### EXERCISE INSTRUCTIONS
Every record below should be repeated exactly. Omit the pictures.

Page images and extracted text
▼

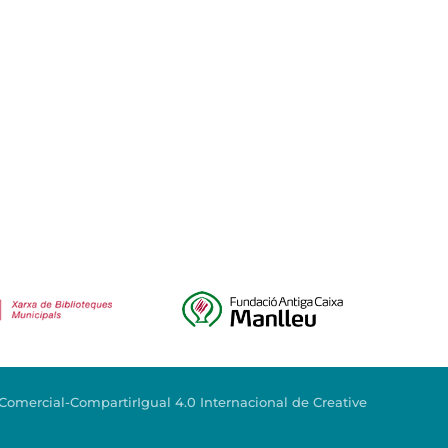
mercial-CompartirIgual 4.0 Internacional de Creative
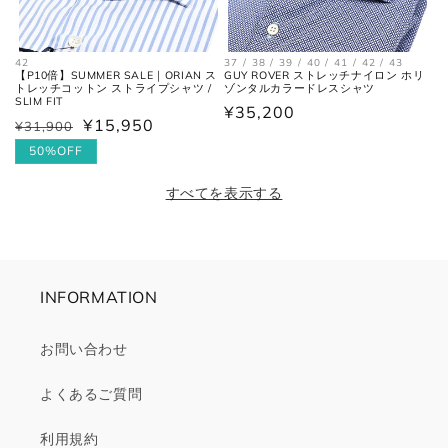
42
37 / 38 / 39 / 40 / 41 / 42 / 43
【P10倍】SUMMER SALE｜ORIAN ス
GUY ROVER ストレッチナイロン ホリ
トレッチコットン ストライプシャツ /
ゾンタルカラードレスシャツ
SLIM FIT
通
¥35,200
¥15,950
¥31,900
通
セ
常
常
ー
50%OFF
価
価
ル
格
すべてを表示する
格
価
格
INFORMATION
お問い合わせ
よくあるご質問
利用規約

▲

### OUTPUT OF THE TASK
mercial-CompartirIgual 4.0 Internacional de Creative
42
37 / 38 / 39 / 40 / 41 / 42 / 43
【P10倍】SUMMER SALE｜ORIAN ス
GUY ROVER ストレッチナイロン ホリ
トレッチコットン ストライプシャツ /
ゾンタルカラードレスシャツ
SLIM FIT
通
¥35,200
¥15,950
¥31,900
通
セ
常
常
ー
50%OFF
価
価
ル
格
すべてを表示する
格
価
格
INFORMATION
お問い合わせ
よくあるご質問
利用規約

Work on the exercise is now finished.